Ensuite, l’éditeur va continuer à asseoir ses jeux : renouvellement et simplification de la gamme Time’s up !, avec l’arrivée d’une version Kids. Concept connaîtra aussi sa version enfants quelques années plus tard. Les extensions pour 7 Wonders continuent à sortir à un rythme régulier (Babel, Armada, ainsi que des cartes anniversaire, de nouvelles merveilles,...). Thomas Provoost nous explique qu’au delà d’augmenter les ventes de l’éditeur, les extensions sont aussi un moyen d’installer un jeu dans la durée. En effet, elles montrent, à la fois au public et aux boutiques, que l’éditeur souhaite soutenir son jeu et continuera à le produire. Il est indispensable de faire "vivre" un jeu pour le pérenniser et les extensions sont un bon moyen de le faire.

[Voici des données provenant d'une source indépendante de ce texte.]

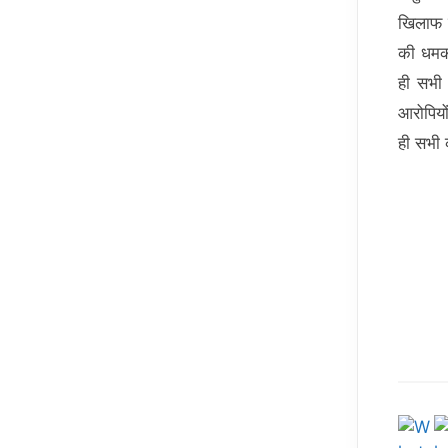
खिलाफ 
की धमकी
ही सभी 
आरोपियो
ही सभी 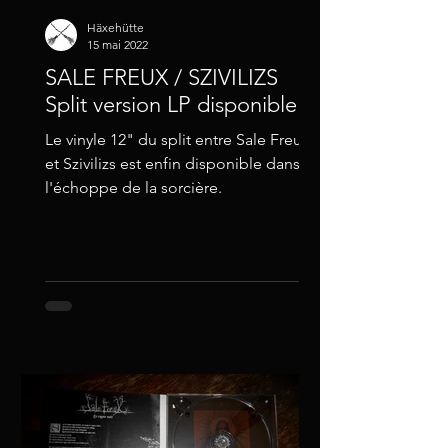
Häxehütte
15 mai 2022
SALE FREUX / SZIVILIZS
Split version LP disponible
Le vinyle 12" du split entre Sale Freux
et Szivilizs est enfin disponible dans
l'échoppe de la sorcière.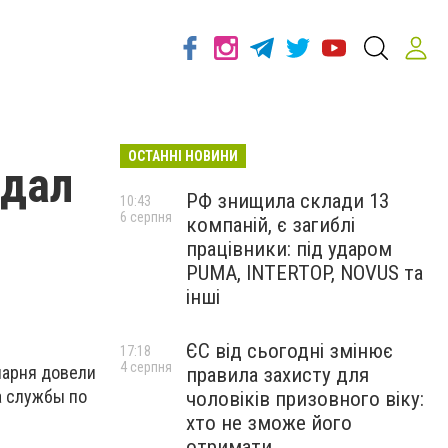
ОСТАННІ НОВИНИ
ндaл
РФ знищила склади 13
10:43
6 серпня
компаній, є загиблі
працівники: під ударом
PUMA, INTERTOP, NOVUS та
інші
ЄС від сьогодні змінює
17:18
4 серпня
пaрня дoвeли
правила захисту для
a cлужбы пo
чоловіків призовного віку:
хто не зможе його
отримати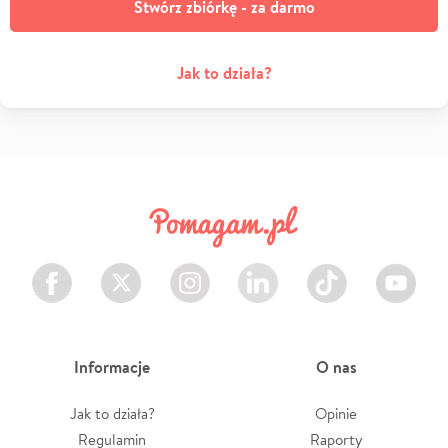
Stwórz zbiórkę - za darmo
Jak to działa?
Facebook
Twitter
Instagram
LinkedIn
TikTok
Youtube
Informacje
O nas
Jak to działa?
Opinie
Regulamin
Raporty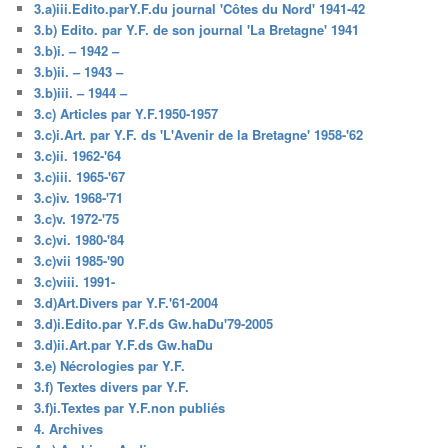
3.a)iii.Edito.parY.F.du journal 'Côtes du Nord' 1941-42
3.b) Edito. par Y.F. de son journal 'La Bretagne' 1941
3.b)i. – 1942 –
3.b)ii. – 1943 –
3.b)iii. – 1944 –
3.c) Articles par Y.F.1950-1957
3.c)i.Art. par Y.F. ds 'L'Avenir de la Bretagne' 1958-'62
3.c)ii. 1962-'64
3.c)iii. 1965-'67
3.c)iv. 1968-'71
3.c)v. 1972-'75
3.c)vi. 1980-'84
3.c)vii 1985-'90
3.c)viii. 1991-
3.d)Art.Divers par Y.F.'61-2004
3.d)i.Edito.par Y.F.ds Gw.haDu'79-2005
3.d)ii.Art.par Y.F.ds Gw.haDu
3.e) Nécrologies par Y.F.
3.f) Textes divers par Y.F.
3.f)i.Textes par Y.F.non publiés
4. Archives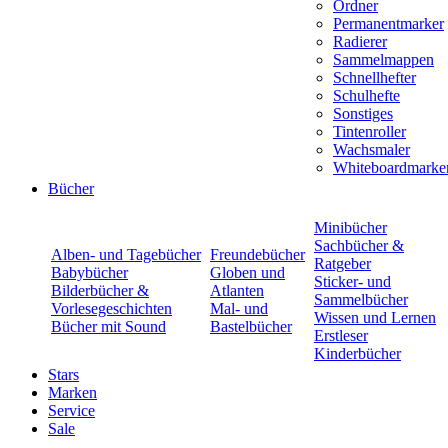
Ordner
Permanentmarker
Radierer
Sammelmappen
Schnellhefter
Schulhefte
Sonstiges
Tintenroller
Wachsmaler
Whiteboardmarke
Bücher
Minibücher
Sachbücher &
Alben- und Tagebücher
Freundebücher
Ratgeber
Babybücher
Globen und
Sticker- und
Bilderbücher &
Atlanten
Sammelbücher
Vorlesegeschichten
Mal- und
Wissen und Lernen
Bücher mit Sound
Bastelbücher
Erstleser
Kinderbücher
Stars
Marken
Service
Sale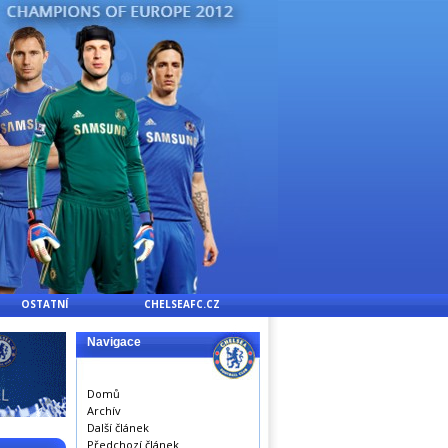
OSTATNÍ
CHELSEAFC.CZ
Navigace
Domů
Archív
Další článek
Předchozí článek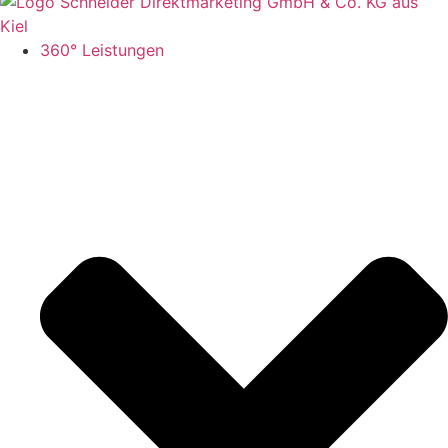
360° Leistungen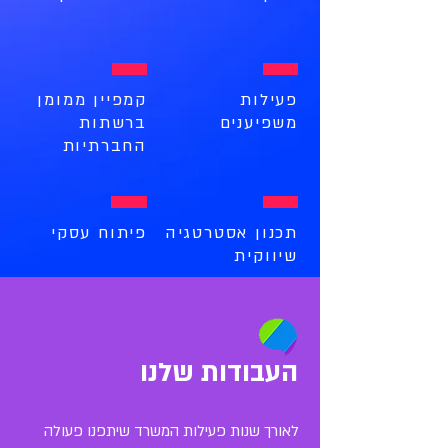
פעילות
קמפיין ממומן
משפיענים
ברשתות
החברתיות
תכנון אסטרטגיה
פיתוח עסקי
שיווקית
העבודות שלנו
לאורך שנות פעילות המשרד שיתפנו פעולה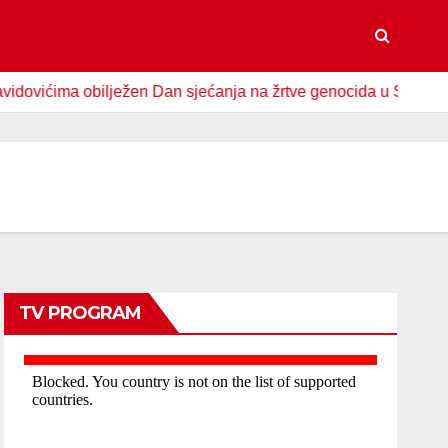
ćima obilježen Dan sjećanja na žrtve genocida u Srebrenici
TV PROGRAM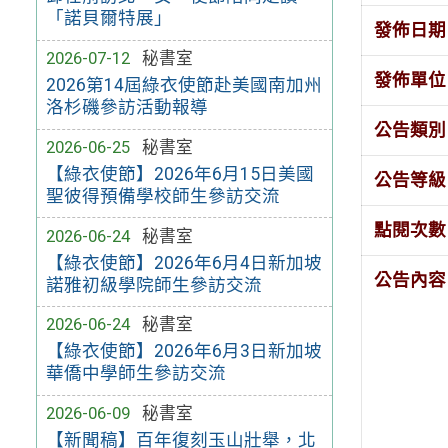
「諾貝爾特展」
發佈日期
2026-07-12
秘書室
發佈單位
2026第14屆綠衣使節赴美國南加州
洛杉磯參訪活動報導
公告類別
2026-06-25
秘書室
【綠衣使節】2026年6月15日美國
公告等級
聖彼得預備學校師生參訪交流
點閱次數
2026-06-24
秘書室
【綠衣使節】2026年6月4日新加坡
公告內容
諾雅初級學院師生參訪交流
2026-06-24
秘書室
【綠衣使節】2026年6月3日新加坡
華僑中學師生參訪交流
2026-06-09
秘書室
【新聞稿】百年復刻玉山壯舉，北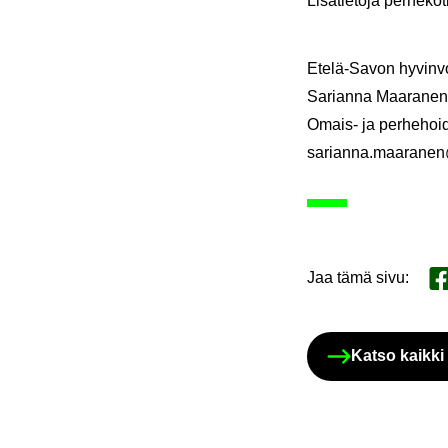
Li­sä­tie­to­ja per­he­ko
Etelä-​Savon hy­vin­vo
Sa­rian­na Maa­ra­nen
Omais-​ ja per­he­hoi­d
sa­rian­na.maa­ra­nen@
Jaa tämä sivu
:
Ja
Katso kaik­ki k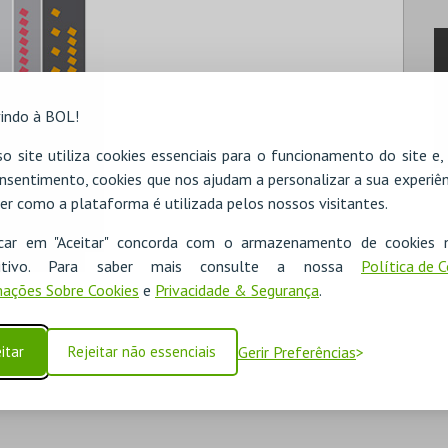
indo à BOL!
o site utiliza cookies essenciais para o funcionamento do site e
nsentimento, cookies que nos ajudam a personalizar a sua experiên
er como a plataforma é utilizada pelos nossos visitantes.
icar em "Aceitar" concorda com o armazenamento de cookies 
ositivo. Para saber mais consulte a nossa
Política de 
ações Sobre Cookies
e
Privacidade & Segurança
.
itar
Rejeitar não essenciais
Gerir Preferências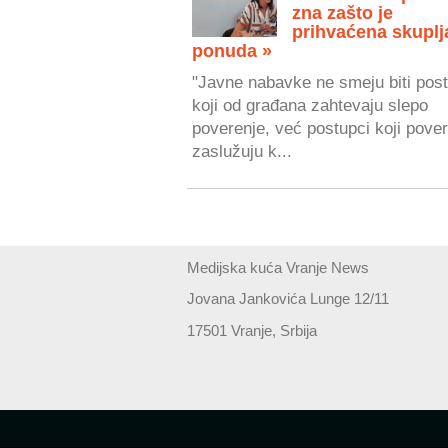
zna zašto je
prihvaćena skuplj
ponuda »
"Javne nabavke ne smeju biti post
koji od građana zahtevaju slepo
poverenje, već postupci koji pove
zaslužuju k...
Medijska kuća Vranje News
Jovana Jankovića Lunge 12/11
17501 Vranje, Srbija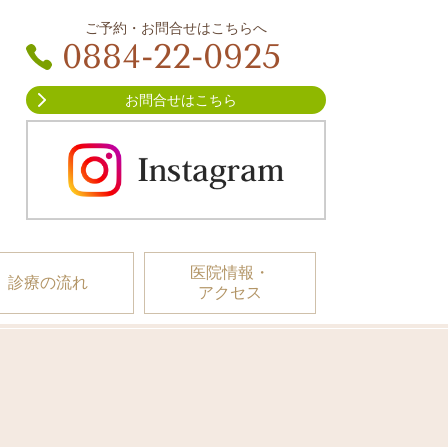
ご予約・お問合せはこちらへ
0884-22-0925
お問合せはこちら
医院情報・
診療の流れ
アクセス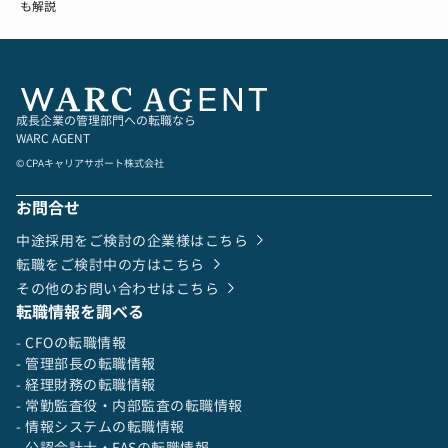
も解説
成長企業の管理部門への転職なら
WARC AGENT
© CPAキャリアサポート株式会社
お問合せ
中途採用をご検討の企業様はこちら
転職をご検討中の方はこちら
その他のお問い合わせはこちら
転職情報を調べる
- CFOの転職情報
- 管理部長の転職情報
- 経理財務の転職情報
- 常勤監査役・内部監査の転職情報
- 情報システムの転職情報
- 公認会計士・FASの転職情報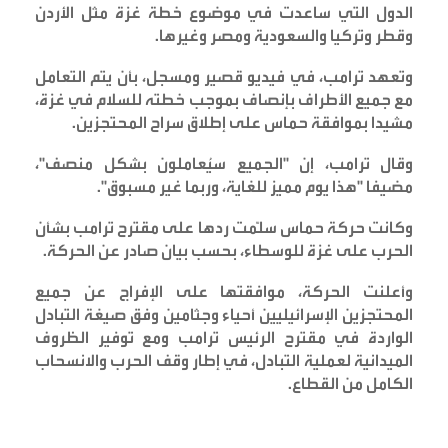
الدول التي ساعدت في موضوع خطة غزة مثل الأردن
وقطر وتركيا والسعودية ومصر وغيرها
.
وتعهد ترامب، في فيديو قصير ومسجل، بأن يتم التعامل
مع جميع الأطراف بإنصاف بموجب خطته للسلام في غزة،
مشيدا بموافقة حماس على إطلاق سراح المحتجزين
.
وقال ترامب، إن "الجميع سيُعاملون بشكل منصف"،
مضيفا "هذا يوم مميز للغاية، وربما غير مسبوق
".
وكانت حركة حماس سلّمت ردها على مقترح ترامب بشأن
الحرب على غزة للوسطاء، بحسب بيان صادر عن الحركة
.
وأعلنت الحركة، موافقتها على الإفراج عن جميع
المحتجزين الإسرائيليين أحياء وجثامين وفق صيغة التبادل
الواردة في مقترح الرئيس ترامب ومع توفير الظروف
الميدانية لعملية التبادل، في إطار وقف الحرب والانسحاب
الكامل من القطاع
.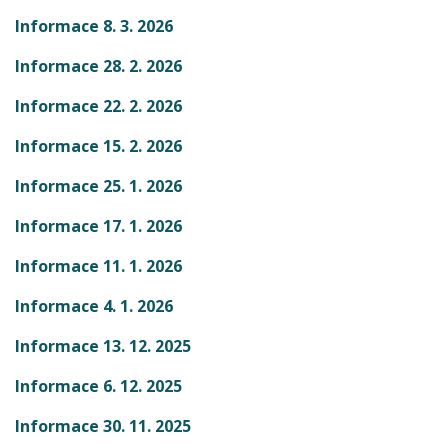
Informace 8. 3. 2026
Informace 28. 2. 2026
Informace 22. 2. 2026
Informace 15. 2. 2026
Informace 25. 1. 2026
Informace 17. 1. 2026
Informace 11. 1. 2026
Informace 4. 1. 2026
Informace 13. 12. 2025
Informace 6. 12. 2025
Informace 30. 11. 2025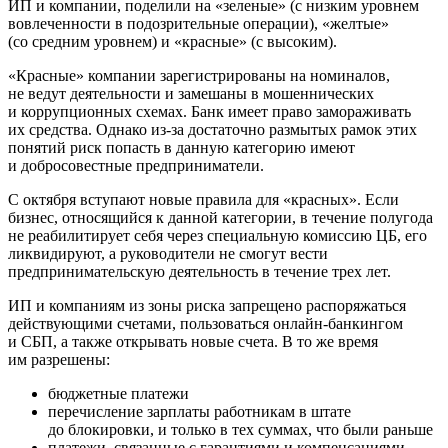
ИП и компании, поделили на «зеленые» (с низким уровнем
вовлеченности в подозрительные операции), «желтые»
(со средним уровнем) и «красные» (с высоким).
«Красные» компании зарегистрированы на номиналов,
не ведут деятельности и замешаны в мошеннических
и коррупционных схемах. Банк имеет право замораживать
их средства. Однако из-за достаточно размытых рамок этих
понятий риск попасть в данную категорию имеют
и добросовестные предприниматели.
С октября вступают новые правила для «красных». Если
бизнес, относящийся к данной категории, в течение полугода
не реабилитирует себя через специальную комиссию ЦБ, его
ликвидируют, а руководители не смогут вести
предпринимательскую деятельность в течение трех лет.
ИП и компаниям из зоны риска запрещено распоряжаться
действующими счетами, пользоваться онлайн-банкингом
и СБП, а также открывать новые счета. В то же время
им разрешены:
бюджетные платежи
перечисление зарплаты работникам в штате
до блокировки, и только в тех суммах, что были раньше
платежи, связанные с гарантиями и компенсациями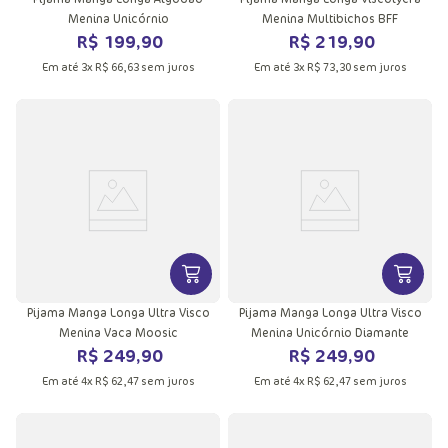
Menina Unicórnio
Menina Multibichos BFF
R$
199
,
90
R$
219
,
90
Em até
3
x
R$
66
,
63
sem juros
Em até
3
x
R$
73
,
30
sem juros
VER MAIS INFORMAÇÕES DO PRODU
VER MA
Pijama Manga Longa Ultra Visco
Pijama Manga Longa Ultra Visco
Menina Vaca Moosic
Menina Unicórnio Diamante
R$
249
,
90
R$
249
,
90
Em até
4
x
R$
62
,
47
sem juros
Em até
4
x
R$
62
,
47
sem juros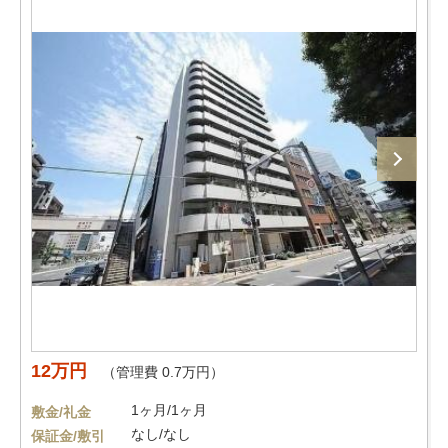
12万円
（管理費 0.7万円）
1ヶ月/1ヶ月
敷金/礼金
なし/なし
保証金/敷引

A cette époque, Antoine Bauza souhaiterait sortir une version 2 joueurs de son hit, 7 Wonders. Epaulé par Bruno Cathala, leur première version est rejetée par Repos Production, qui l’estime trop chère à produire et pas assez aboutie à leur goût. Les deux auteurs vont alors retravailler leur copie jusqu’à obtenir une version qui satisfera l’éditeur.
7 Wonders - Duel sort en 2015. Le tirage initial de 47000 boites se vend aussi très vite et l’éditeur doit en réimprimer rapidement de nouvelles. Quand on se souvient que le tirage initial du grand frère était de 17000 boîtes, on voit à quel point le marché du jeu de société a explosé en quelques années. Et Repos Production a su évoluer et s’adapter pour être toujours à la pointe.
Ils confirmeront leur capacité à repérer les bons coups en reprenant le
jeu de Ludovic Roudy et Bruno Sautter : We are the word. L’idée leur semble très bonne, mais le travail éditorial pourrait être amélioré, l’éditeur original étant loin d’avoir les moyens et l’expérience de Repos. L’un des problèmes du jeu, qui le rendait difficilement conseillable par les boutiques, c’était les planchettes effaçables qui s’abîmaient très vite. L’éditeur belge va donc travailler sur cette problématique, trouver une solution ergonomique et durable avec des petits chevalets. Just one sera une réussite commerciale et critique puisqu’il décrochera le fameux Spiel des Jahres en 2019.
Enfin !
Pour finir en beauté, Thomas et Cédrick décident de retravailler Ghost Stories avec Antoine Bauza : rééquilibrage, réécriture des règles, rethématisation, le jeu devient Last Bastion. Thomas Provoost nous explique qu’il est un peu déçu par les ventes du jeu. Selon lui, cette version est clairement plus aboutie que l’original et le travail sur les règles le satisfait pleinement. S’il devait y avoir quelque chose à refaire, ce serait sûrement au niveau du thème. L’univers n’a peut-être pas été suffisamment travaillé, ce qui doit expliquer en partie ces résultats en demi-teinte.
Avec la refonte graphique et le léger rééquilibrage de 7 Wonders, ce seront les deux dernières sorties de Repos Production en tant qu’éditeur indépendant. Thomas Provoost nous explique qu’en tant qu’objet culturel, tout comme les livres, les jeux doivent évoluer avec leur époque. Les nouvelles versions des jeux ne sont donc pas des copies conformes des éditions précédentes : évolution de la couverture pour l’adapter aux nouveaux publics, rééquilibrage des règles pour améliorer l’expérience de jeu, simplification de certains aspects, voir changement de certains éléments (comme Time’s up !, où chaque réimpression voit le retrait de certains noms passés de mode, remplacés par des plus récents). Tout ceci représente aussi le travail de l’éditeur et explique pourquoi le joueurs de 2020 n’achète pas exactement le même jeu que le joueur de 2010, tout comme le lecteur de 2020 n’achète pas exactement le même livre qu’en 2010 (nouvelle couverture, retravail de la traduction,...).
Aujourd’hui, Repos Production existe toujours, mais en tant que studio Asmodee. Thomas Provoost et Cedrick Caumont sont tous deux partis vers de nouvelles aventures.